Alle tun das selbe – auf ihre Art

Zum Vergleich: Frankreich bietet 15-Jahres-Verträge zum Festpreis an, bei festgeschriebenen Preisen, die über zehn Jahre gelten. Konkret: in Frankreich kassiert ein Produzent von Windenergie zehn Jahre lang garantiert 82 Euro/MWh. Dieser Wert wird um die jährliche Inflationsrate angepasst. Die Portugiesen von Energias de Portugal (EDP), einem der europaweit größten Windenergieerzeuger, kassierten in der ersten Jahreshälfte 2012 laut ihrem jüngsten Halbsjahres-Bilanzbericht in Frankreich 88,3 Euro/MWh.

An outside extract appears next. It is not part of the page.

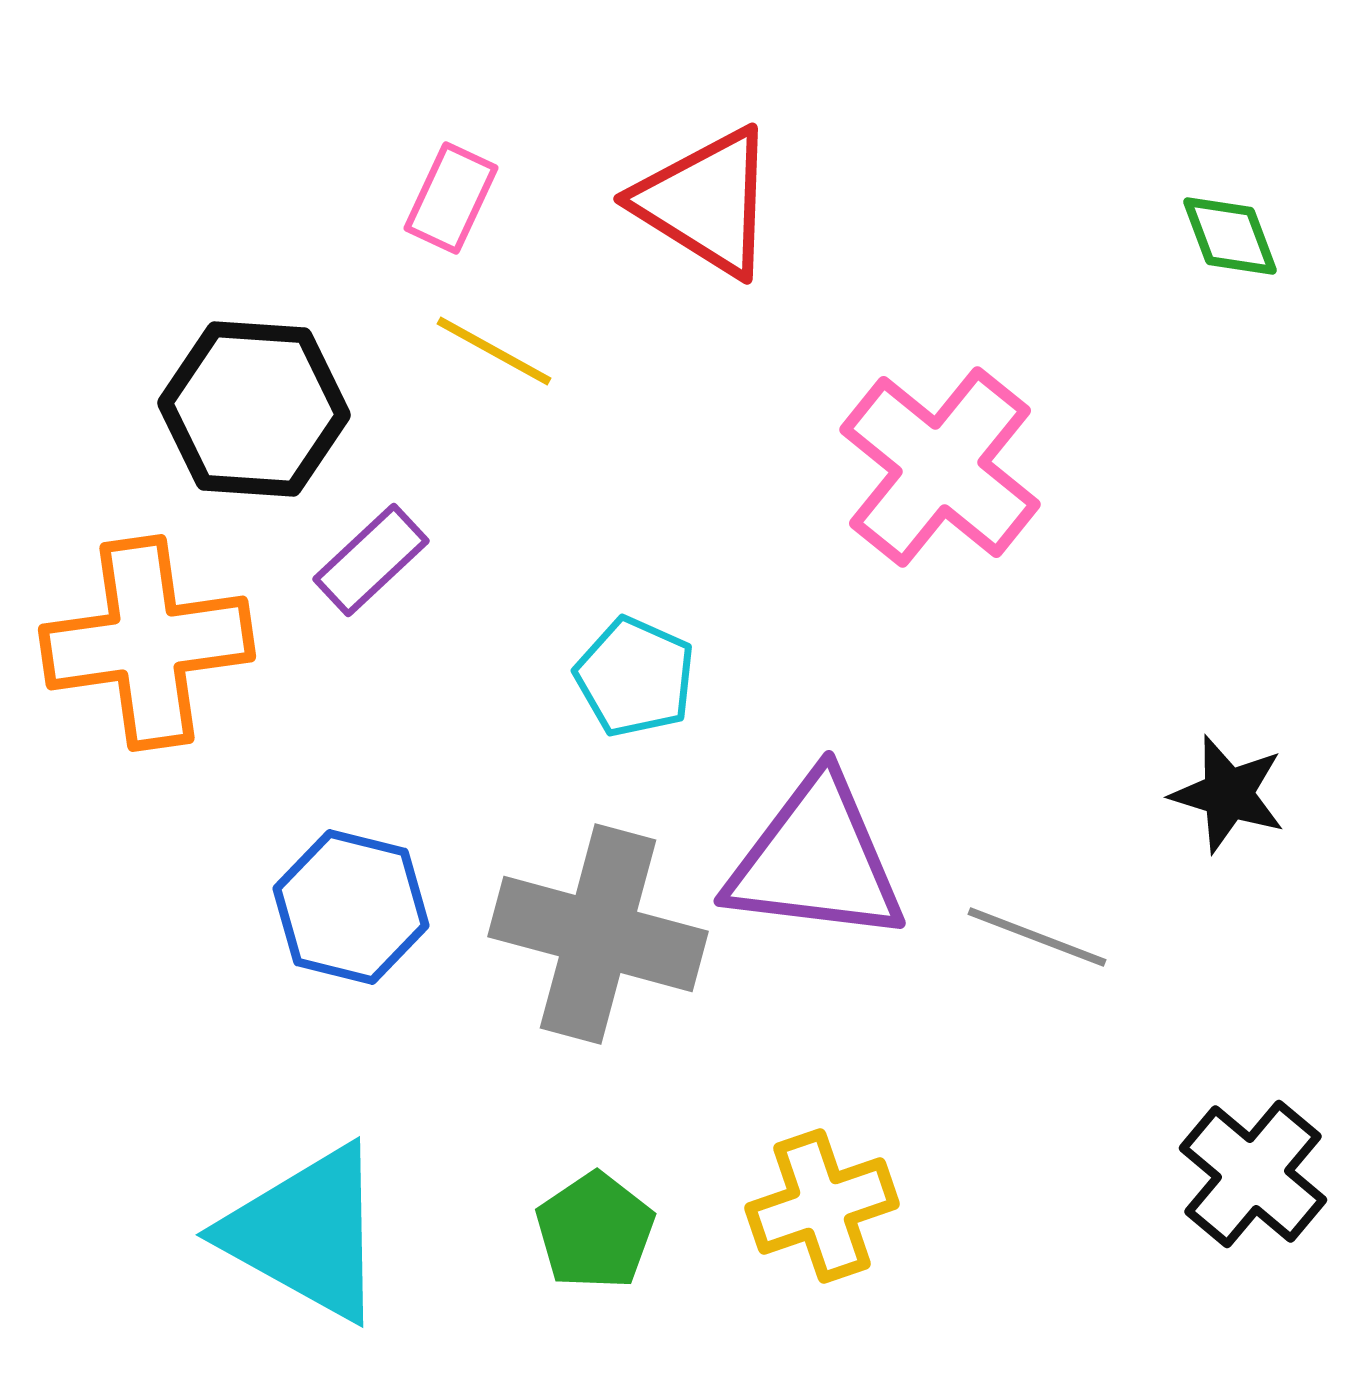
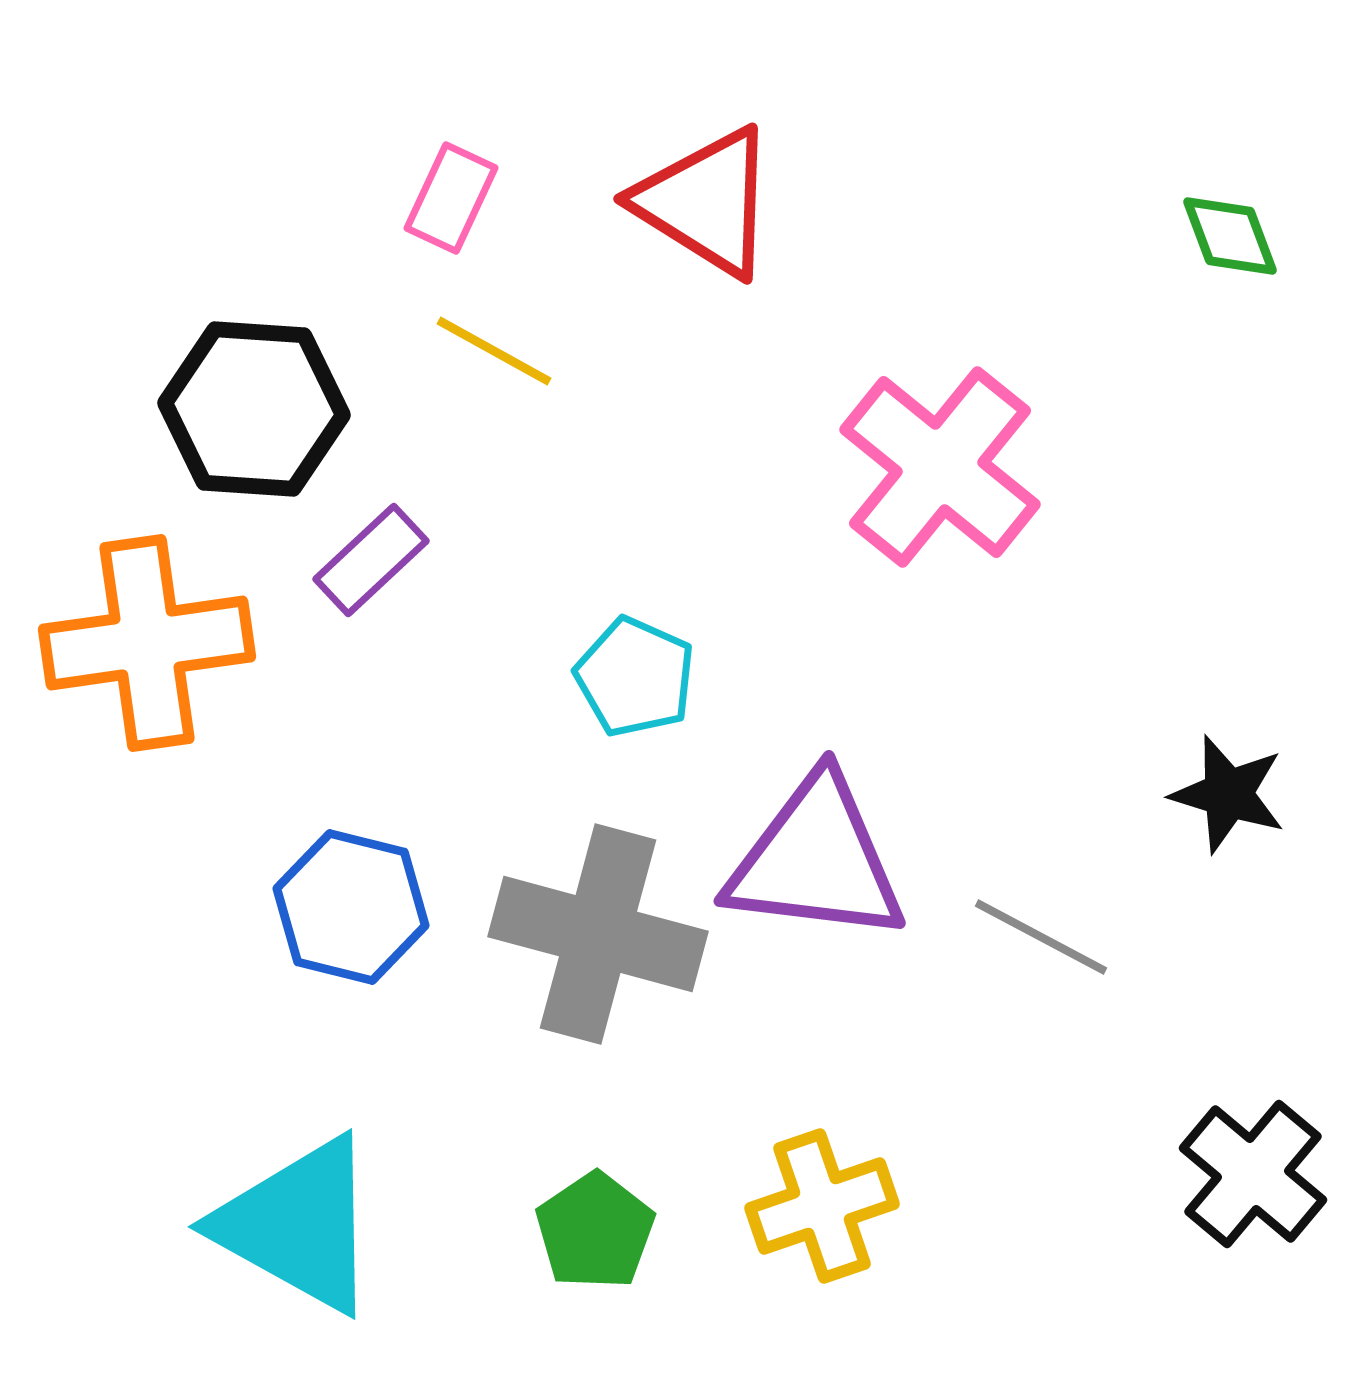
gray line: moved 4 px right; rotated 7 degrees clockwise
cyan triangle: moved 8 px left, 8 px up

In Belgien gilt ein System, bestehend aus der Kombination von Marktpreis der Energie und Grünen Zertifikaten. EDP kassierte hier in der ersten Jahreshälfte 112 Euro/MWh. Polen, in Rumänien immer öfter als Modell- und Konkurrenzland aus dem ehemaligen Ostblock empfunden, handhabt ebenfalls ein System aus Marktpreis und Grünen Zertifikaten und zahlte EDP im ersten Halbjahr 2012 im Durchschnitt 99,7 Euro/MWh. Rumänien bietet 136,6 Euro/MWh aufgrund von zwei Grünen Zertifikaten, zu denen sich der Marktpreis summiert für jede MWh, die dem Landesverbundnetz zugeleitet wird.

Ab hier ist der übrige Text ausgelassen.